Dr. Wang’s Laboratory
The long-standing research interest in Dr. Yu Tian Wang’s laboratory has been on understanding the fundamental mechanisms controlling synaptic transmission among neurons in the brain, and the dysfunction of these mechanisms in the pathogenesis of brain disorders such as epilepsy, stroke, and learning deficits. In particular, over the last year, Dr. Wang and colleagues have made significant progresses on elucidating molecular mechanisms underlying the formation of learning and memory (Mol Brain. 4:41, 2011; Neuron 72:682, 2011; J. Physiol. 589:4321, 2011). Through these mechanistic studies, they have developed and tested several interference peptides as novel therapeutics for treatments of developmental abnormalities such as abnormal ocular dominance plasticity (amblyopia) (Sci Rep. 1:203, 2011) and learning and memory disorders (Learn Mem. 18:283, 2011; Neuropharmacol. 62:797, 2012) in various animal models.
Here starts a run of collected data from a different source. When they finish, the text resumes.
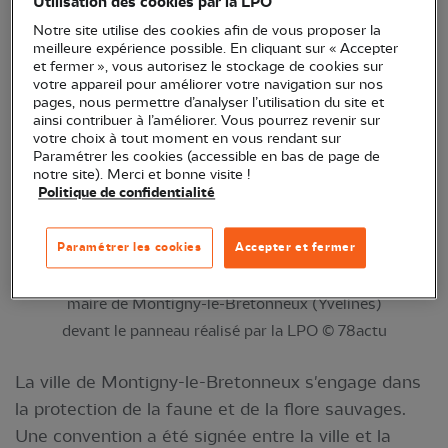
Utilisation des cookies par la LPO
répartis sur 20 hectares, ont été classés Refuges
Notre site utilise des cookies afin de vous proposer la
LPO.
meilleure expérience possible. En cliquant sur « Accepter
et fermer », vous autorisez le stockage de cookies sur
votre appareil pour améliorer votre navigation sur nos
pages, nous permettre d’analyser l’utilisation du site et
ainsi contribuer à l’améliorer. Vous pourrez revenir sur
votre choix à tout moment en vous rendant sur
Paramétrer les cookies (accessible en bas de page de
notre site). Merci et bonne visite !
Politique de confidentialité
Paramétrer les cookies
Accepter et fermer
Lorrain Merckaert (2e en partant de la gauche),
maire de Montigny-le-Bretonneux (Yvelines)
devant le panneau réalisé par la LPO © 78actu
La ville de Montigny-le-Bretonneux s'engage dans
la protection de la faune et de la flore sauvages.
Une convention a été signée entre la ville et la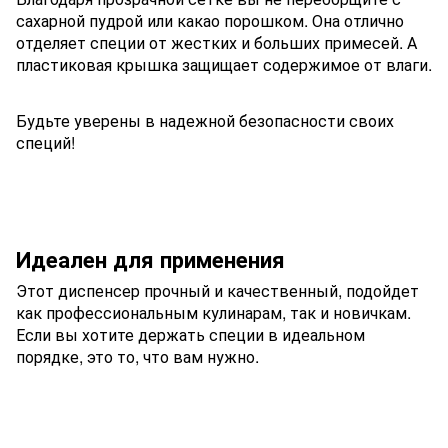
сахарной пудрой или какао порошком. Она отлично
отделяет специи от жестких и больших примесей. А
пластиковая крышка защищает содержимое от влаги.
Будьте уверены в надежной безопасности своих
специй!
Идеален для применения
Этот диспенсер прочный и качественный, подойдет
как профессиональным кулинарам, так и новичкам.
Если вы хотите держать специи в идеальном
порядке, это то, что вам нужно.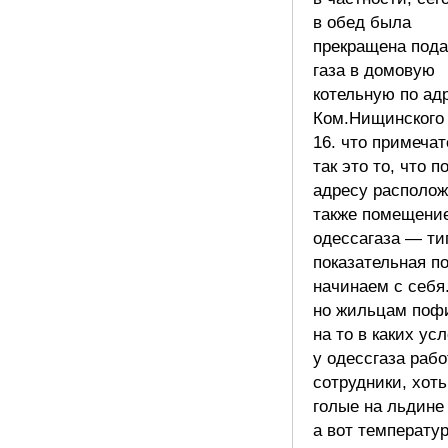
в обед была
прекращена пода
газа в домовую
котельную по ад
Ком.Нищинского
16. что примечат
так это то, что п
адресу располож
также помещени
одессагаза — ти
показательная по
начинаем с себя
но жильцам поф
на то в каких ус
у одессгаза раб
сотрудники, хоть
голые на льдине 
а вот температу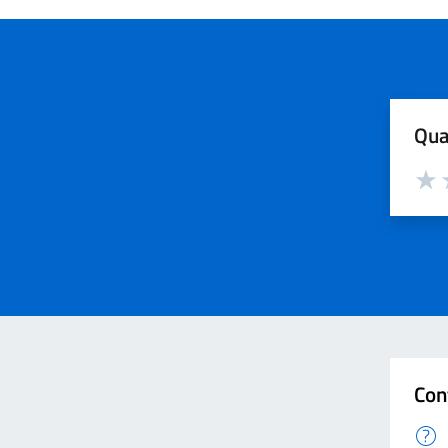
Qua
Valut
V
Con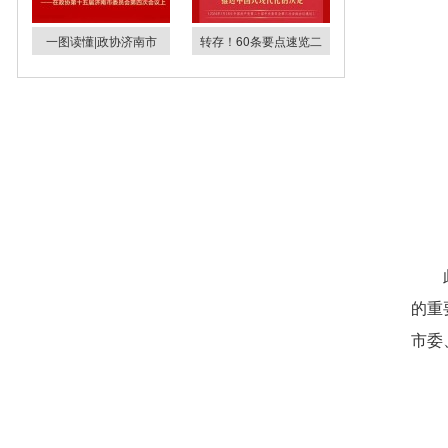
一图读懂|政协济南市
转存！60条要点速览二
的重
市委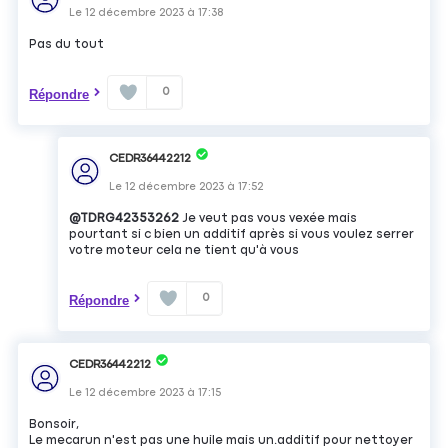
Le
12 décembre 2023
à
17:38
Pas du tout
0
Répondre
CEDR36442212
Le
12 décembre 2023
à
17:52
@TDRG42353262
Je veut pas vous vexée mais
pourtant si c bien un additif après si vous voulez serrer
votre moteur cela ne tient qu'à vous
0
Répondre
CEDR36442212
Le
12 décembre 2023
à
17:15
Bonsoir,
Le mecarun n'est pas une huile mais un.additif pour nettoyer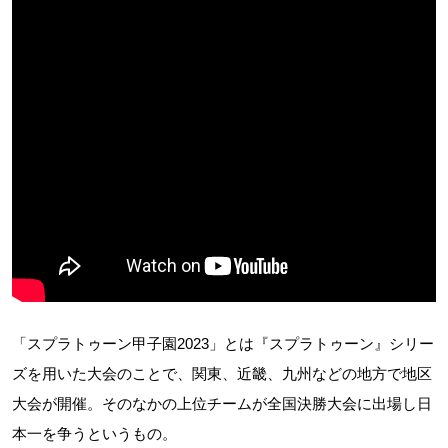
「スプラトゥーン甲子園2023」とは『スプラトゥーン』シリー
ズを用いた大会のことで、関東、近畿、九州などの地方で地区
大会が開催。そのなかの上位チームが全国決勝大会に出場し日
本一を争うというもの。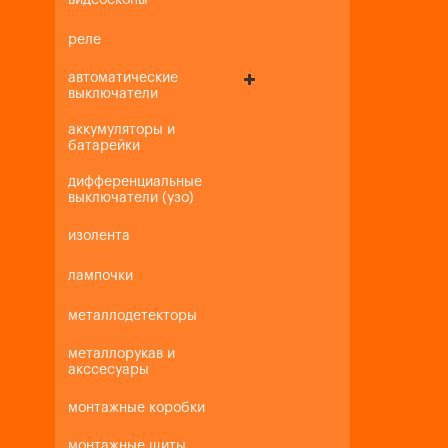
видеоскопы
реле
автоматические
выключатели
аккумуляторы и
батарейки
дифференциальные
выключатели (узо)
изолента
лампочки
металлодетекторы
металлорукав и
акссесуары
монтажные коробки
монтажные щиты,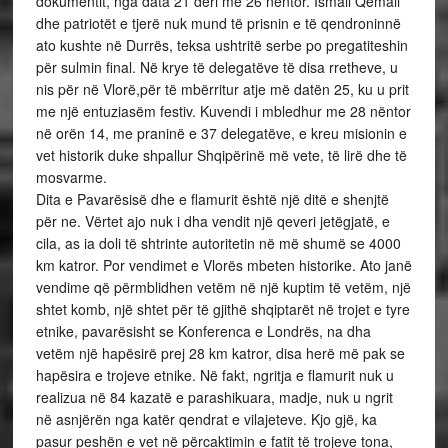
dokumentit, nga data 21 deri më 26 nëntor. Ismail Qemali
dhe patriotët e tjerë nuk mund të prisnin e të qendroninnë
ato kushte në Durrës, teksa ushtritë serbe po pregatiteshin
për sulmin final. Në krye të delegatëve të disa rretheve, u
nis për në Vlorë,për të mbërritur atje më datën 25, ku u prit
me një entuziasëm festiv. Kuvendi i mbledhur me 28 nëntor
në orën 14, me praninë e 37 delegatëve, e kreu misionin e
vet historik duke shpallur Shqipërinë më vete, të lirë dhe të
mosvarme.
Dita e Pavarësisë dhe e flamurit është një ditë e shenjtë
për ne. Vërtet ajo nuk i dha vendit një qeveri jetëgjatë, e
cila, as ia doli të shtrinte autoritetin në më shumë se 4000
km katror. Por vendimet e Vlorës mbeten historike. Ato janë
vendime që përmblidhen vetëm në një kuptim të vetëm, një
shtet komb, një shtet për të gjithë shqiptarët në trojet e tyre
etnike, pavarësisht se Konferenca e Londrës, na dha
vetëm një hapësirë prej 28 km katror, disa herë më pak se
hapësira e trojeve etnike. Në fakt, ngritja e flamurit nuk u
realizua në 84 kazatë e parashikuara, madje, nuk u ngrit
në asnjërën nga katër qendrat e vilajeteve. Kjo gjë, ka
pasur peshën e vet në përcaktimin e fatit të trojeve tona,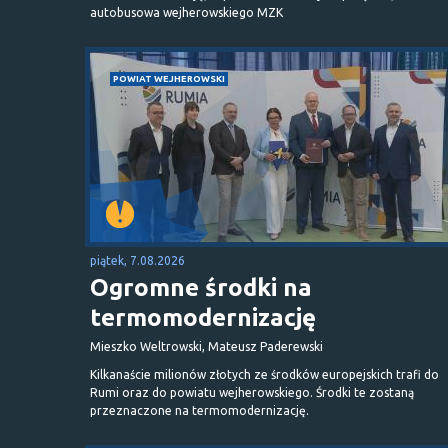
autobusowa wejherowskiego MZK
POWIAT WEJHEROWSKI
piątek, 7.08.2026
Ogromne środki na
termomodernizację
Mieszko Weltrowski, Mateusz Paderewski
Kilkanaście milionów złotych ze środków europejskich trafi do
Rumi oraz do powiatu wejherowskiego. Środki te zostaną
przeznaczone na termomodernizację.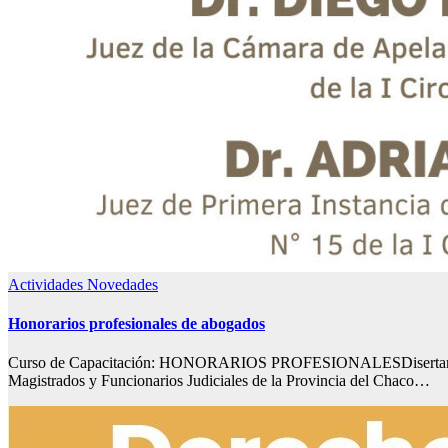
Actividades
Novedades
Honorarios profesionales de abogados
Curso de Capacitación: HONORARIOS PROFESIONALESDisertantes
Magistrados y Funcionarios Judiciales de la Provincia del Chaco…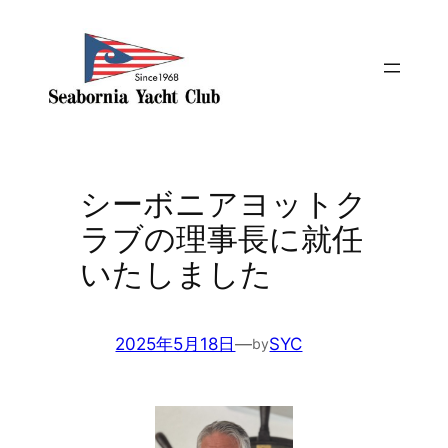
シーボニアヨットク
ラブの理事長に就任
いたしました
2025年5月18日
—
SYC
by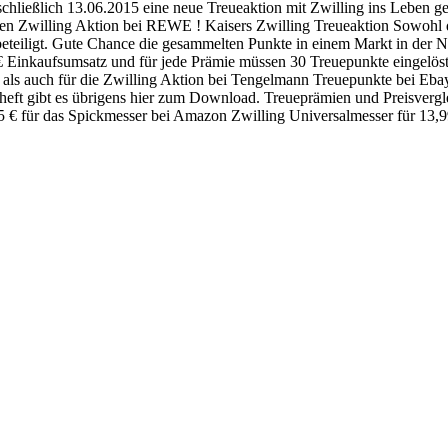
nschließlich 13.06.2015 eine neue Treueaktion mit Zwilling ins Leben 
etzten Zwilling Aktion bei REWE ! Kaisers Zwilling Treueaktion Sowohl 
beteiligt. Gute Chance die gesammelten Punkte in einem Markt in der N
 € Einkaufsumsatz und für jede Prämie müssen 30 Treuepunkte eingelös
s, als auch für die Zwilling Aktion bei Tengelmann Treuepunkte bei E
eft gibt es übrigens hier zum Download. Treueprämien und Preisvergle
95 € für das Spickmesser bei Amazon Zwilling Universalmesser für 13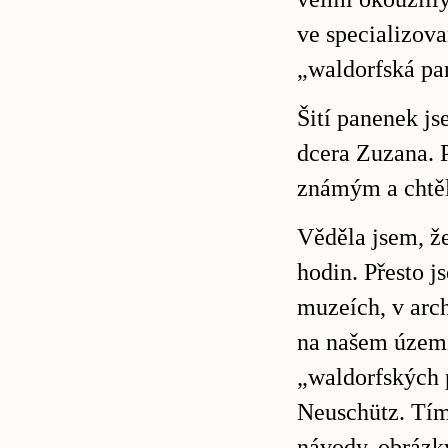
ve specializov
„waldorfská pan
Šití panenek js
dcera Zuzana. P
známým a chtěli
Věděla jsem, ž
hodin. Přesto j
muzeích, v arch
na našem území
„waldorfských 
Neuschütz. Tím
návody, obrázky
In addition, in their most recent studies, they have identified a novel glutamate binding site on glycine and on GABA-A chloride channel receptors (Nature Neurosci., 13:1225, 2010), leading to their recent efforts of screening novel ligands which may be developed into therapeutic small molecules for reducing seizure and/or brain injuries following stroke.
The labs of Drs. Steven Pelech, Joel Oger, Lorne Kastrukoff, and Neil Cashman contribute to divisional research in basic neuroscience research.